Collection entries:
• • • • •
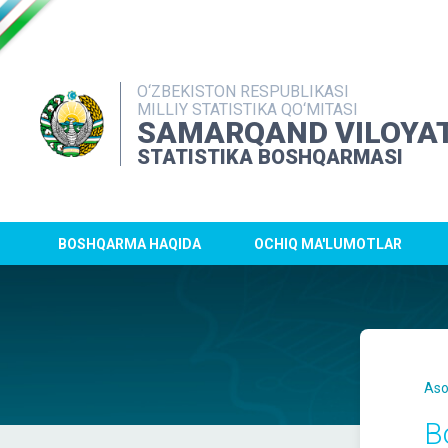
O‘ZBEKISTON RESPUBLIKASI
MILLIY STATISTIKA QO‘MITASI
SAMARQAND VILOYAT
STATISTIKA BOSHQARMASI
BOSHQARMA HAQIDA
OCHIQ MA'LUMOTLAR
Aso
B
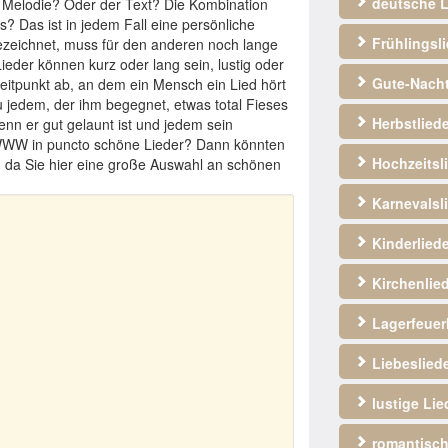
deutsche L
e Melodie? Oder der Text? Die Kombination
? Das ist in jedem Fall eine persönliche
Frühlingsli
ezeichnet, muss für den anderen noch lange
eder können kurz oder lang sein, lustig oder
Gute-Nacht
Zeitpunkt ab, an dem ein Mensch ein Lied hört
u jedem, der ihm begegnet, etwas total Fieses
Herbstliede
nn er gut gelaunt ist und jedem sein
m WWW in puncto schöne Lieder? Dann könnten
Hochzeitsl
, da Sie hier eine große Auswahl an schönen
Karnevalsl
Kinderliede
Kirchenlie
Lagerfeuerl
Liebeslied
lustige Lie
romantisch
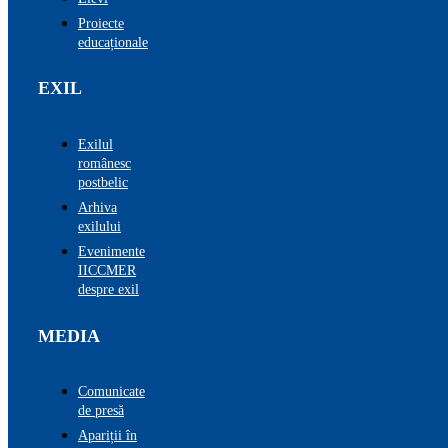
Proiecte
educaționale
EXIL
Exilul
românesc
postbelic
Arhiva
exilului
Evenimente
IICCMER
despre exil
MEDIA
Comunicate
de presă
Apariții în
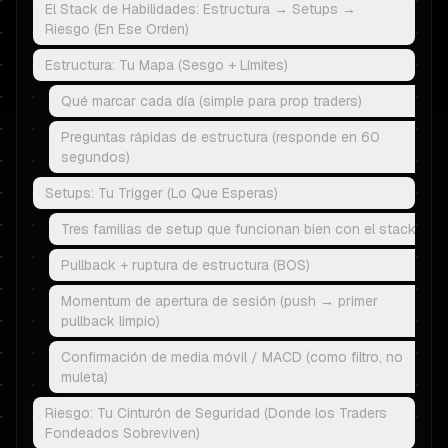
El Stack de Habilidades: Estructura → Setups →
Riesgo (En Ese Orden)
Estructura: Tu Mapa (Sesgo + Límites)
Qué marcar cada día (simple para prop traders)
Preguntas rápidas de estructura (responde en 60
segundos)
Setups: Tu Trigger (Lo Que Esperas)
Tres familias de setup que funcionan bien con el stack
Pullback + ruptura de estructura (BOS)
Momentum de apertura de sesión (push → primer
pullback limpio)
Confirmación de media móvil / MACD (como filtro, no
muleta)
Riesgo: Tu Cinturón de Seguridad (Donde los Traders
Fondeados Sobreviven)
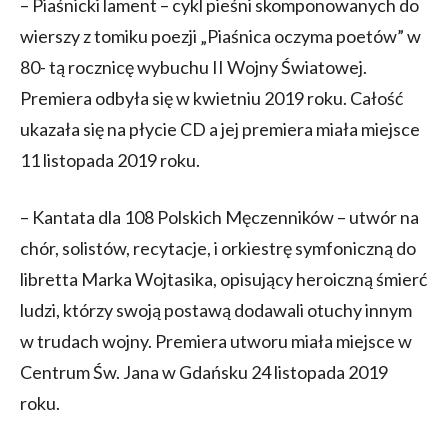
– Piaśnicki lament – cykl pieśni skomponowanych do
wierszy z tomiku poezji „Piaśnica oczyma poetów” w
80- tą rocznicę wybuchu II Wojny Światowej.
Premiera odbyła się w kwietniu 2019 roku. Całość
ukazała się na płycie CD a jej premiera miała miejsce
11 listopada 2019 roku.
– Kantata dla 108 Polskich Męczenników – utwór na
chór, solistów, recytacje, i orkiestrę symfoniczną do
libretta Marka Wojtasika, opisujący heroiczną śmierć
ludzi, którzy swoją postawą dodawali otuchy innym
w trudach wojny. Premiera utworu miała miejsce w
Centrum Św. Jana w Gdańsku 24 listopada 2019
roku.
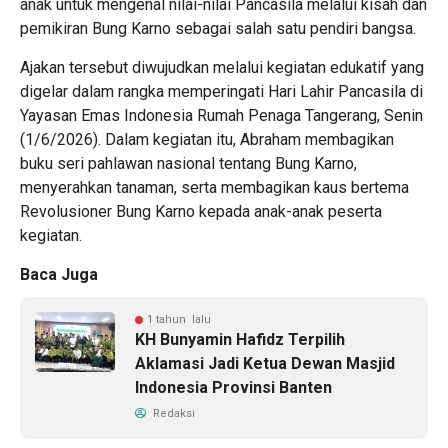
anak untuk mengenal nilai-nilai Pancasila melalui kisah dan
pemikiran Bung Karno sebagai salah satu pendiri bangsa.
Ajakan tersebut diwujudkan melalui kegiatan edukatif yang
digelar dalam rangka memperingati Hari Lahir Pancasila di
Yayasan Emas Indonesia Rumah Penaga Tangerang, Senin
(1/6/2026). Dalam kegiatan itu, Abraham membagikan
buku seri pahlawan nasional tentang Bung Karno,
menyerahkan tanaman, serta membagikan kaus bertema
Revolusioner Bung Karno kepada anak-anak peserta
kegiatan.
Baca Juga
1 tahun lalu
KH Bunyamin Hafidz Terpilih
Aklamasi Jadi Ketua Dewan Masjid
Indonesia Provinsi Banten
Redaksi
• • • • •
Pictures are to be left out when the lines from the one containing "ludzi, którzy swoją" through the end of the records above are repeated exactly; no other line is wanted.

ludzi, którzy swoją postawą dodawali otuchy innym
w trudach wojny. Premiera utworu miała miejsce w
Centrum Św. Jana w Gdańsku 24 listopada 2019
roku.
anak untuk mengenal nilai-nilai Pancasila melalui kisah dan
pemikiran Bung Karno sebagai salah satu pendiri bangsa.
Ajakan tersebut diwujudkan melalui kegiatan edukatif yang
digelar dalam rangka memperingati Hari Lahir Pancasila di
Yayasan Emas Indonesia Rumah Penaga Tangerang, Senin
(1/6/2026). Dalam kegiatan itu, Abraham membagikan
buku seri pahlawan nasional tentang Bung Karno,
menyerahkan tanaman, serta membagikan kaus bertema
Revolusioner Bung Karno kepada anak-anak peserta
kegiatan.
Baca Juga
1 tahun lalu
KH Bunyamin Hafidz Terpilih
Aklamasi Jadi Ketua Dewan Masjid
Indonesia Provinsi Banten
Redaksi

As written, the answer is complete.